This thesis mainly focuses on the fundamental problem of range counting under differential
privacy, i.e., computing how many points are lying inside any specific region from a
certain range space, and its applications. The query family consists of geometric ranges of a
certain type, e.g., points, rectangles, spheres, or arbitrarily-shaped regions. First, we study
the range counting problem in the centralized model, where a trusted curator holds the entire
dataset. Existing lower bounds based on discrepancy theory suggest that large errors have
to be introduced in order to preserve privacy: Essentially for any range space (except axis-parallel
rectangles), the error has to be polynomial. We show that by allowing a standard
notion of geometric approximation where points near the boundary of the range may or may
not be counted, the error can be reduced to be logarithmic. Next, we study the mean estimation
problem under differential privacy, where worst-case optimal mechanisms do not offer
meaningful utility guarantees in practice when the global sensitivity is very large.
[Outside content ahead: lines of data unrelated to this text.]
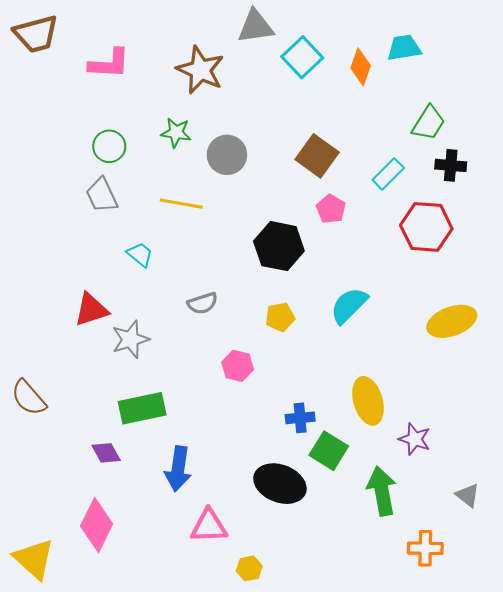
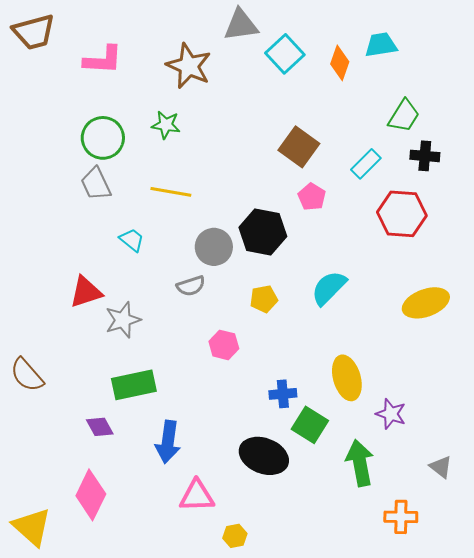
green circle: (109, 146) -> (103, 138), size x1.4
gray circle: (227, 155) -> (214, 247), moved

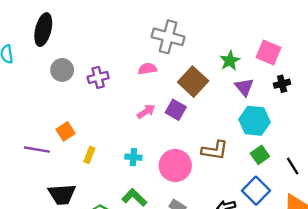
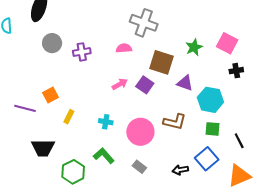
brown square: (193, 82) -> (161, 62), turned -30
purple triangle: (244, 87) -> (185, 83), moved, turned -36
green square: (260, 155) -> (213, 129), turned 35

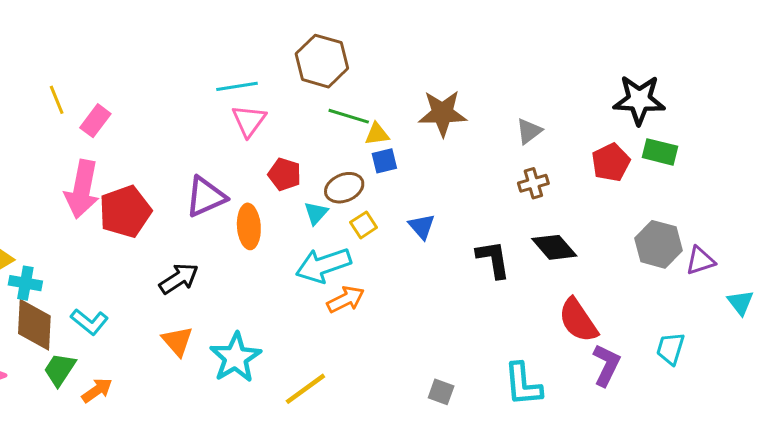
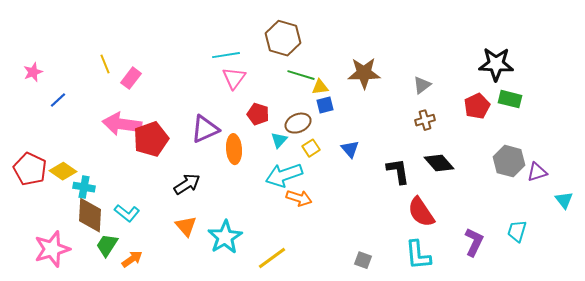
pink arrow: (82, 189) -> (122, 124), turned 87
orange arrow: (346, 299) -> (299, 198), turned 45
red semicircle: (578, 320) -> (421, 212), moved

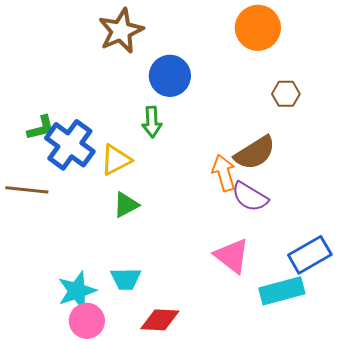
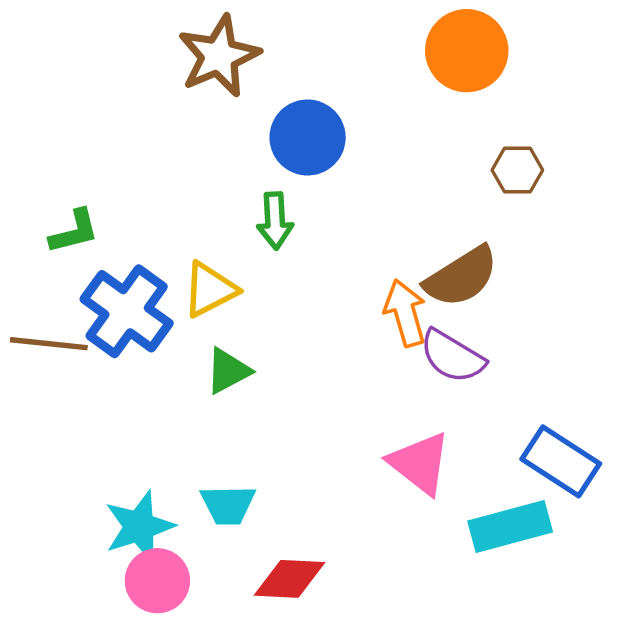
blue cross: (70, 145) -> (127, 311), moved
blue rectangle: (310, 255) -> (561, 461), turned 63

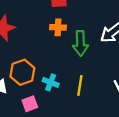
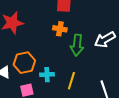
cyan cross: (51, 82) -> (47, 75), turned -32

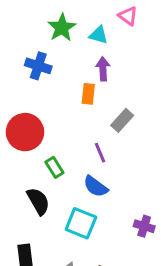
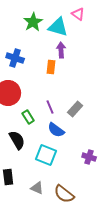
cyan triangle: (99, 35) -> (58, 27), size x1.5
blue cross: (38, 66) -> (15, 58), moved
gray rectangle: (122, 120) -> (75, 109), moved
purple line: (100, 153) -> (50, 107), moved

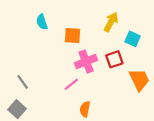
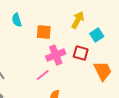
cyan square: (133, 39) -> (97, 35), turned 32
red square: (114, 59) -> (81, 53), turned 35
We take
a principled approach, yielding a mechanism that is instance-optimal in a strong sense. The
mechanism is based on private quantile estimation that relies on range counting mechanisms. Finally, we study the frequency estimation problem under both privacy and communication
constraints in the multiparty model, where the (one-shot or streaming) data is distributed
among multiple parties. Our protocols achieve optimality (up to polylogarithmic factors)
permissible by the more stringent of the two constraints.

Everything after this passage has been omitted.